L’application de l’article L. 1235-3 du code du travail appelle celle de L. 1235-4 du même code de sorte que la société S3G sera condamnée à rembourser à Pôle emploi les indemnités de chômage versées à M. X Y Z, dans la limite de six mois. Il y a lieu de condamner la société S3G à remettre au salarié une attestation Pôle emploi conforme au présent arrêt sans que le prononcé d’une astreinte ne soit nécessaire pour en garantir l’exécution.

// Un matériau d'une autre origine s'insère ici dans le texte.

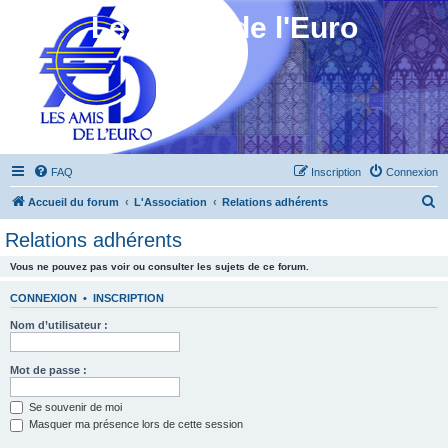
Les Amis de l'Euro
FAQ
Inscription
Connexion
R
Accueil du forum
L'Association
Relations adhérents
e
Relations adhérents
c
Vous ne pouvez pas voir ou consulter les sujets de ce forum.
h
e
CONNEXION
•
INSCRIPTION
r
Nom d’utilisateur :
c
h
Mot de passe :
e
Se souvenir de moi
r
Masquer ma présence lors de cette session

Sur les frais irrépétibles et les dépens
La société S3G qui succombe supportera la charge des dépens d’appel, en versant à M. X Y Z une indemnité de 2 000 € au titre des frais irrépétibles exposés, en vertu de l’article 700 du code de procédure civile.
PAR CES MOTIFS
LA COUR,
CONFIRME le jugement déféré en ce qu’il a condamné la SA S3G à verser à M. X Y Z la somme de 3 655.32 € à titre d’heures supplémentaires et celle de 365.53 € au titre des congés payés afférents, outre un complément d’indemnité légale de licenciement d’un montant de 1 293.91 € et en ce qu’il a rejeté la demande d’indemnité pour travail dissimulé ;
INFIRMANT le jugement quant à la période sur laquelle porte le rappel d’heures supplémentaires ;
DIT que la somme allouée au titre des heures supplémentaires concerne la période du mois de mars 2008 au mois d’octobre 2009 inclus ;
Ajoutant au jugement déféré,
DIT que le licenciement notifié par la SA S3G à M. X Y Z, le 24 octobre 2012, est dépourvu de cause réelle et sérieuse ;
CONDAMNE la SA S3G à verser à M. X Y Z les sommes suivantes :
• 4 436.68 € à titre d’indemnité compensatrice de préavis, • 443.66 € au titre des congés payés afférents, • 22 185 € à titre de dommages et intérêts pour licenciement sans cause réelle et sérieuse ;
RAPPELLE que les créances de nature salariale produisent intérêts au taux légal à compter de la réception par l’employeur de sa convocation devant le bureau de conciliation et les créances à caractère indemnitaire à compter du prononcé de l’arrêt ;
ORDONNE à la SA S3G de délivrer à M. X Y Z une attestation Pôle emploi conforme au présent arrêt ;
CONDAMNE la SA S3G à rembourser à Pôle emploi les indemnités de chômage versées à M. X Y Z, dans la limite de six mois ;
CONDAMNE la SA S3G à verser à M. X Y Z une indemnité de 2 000 € sur le fondement de l’article 700 du code de procédure civile ;
CONDAMNE la SA S3G aux dépens d’appel.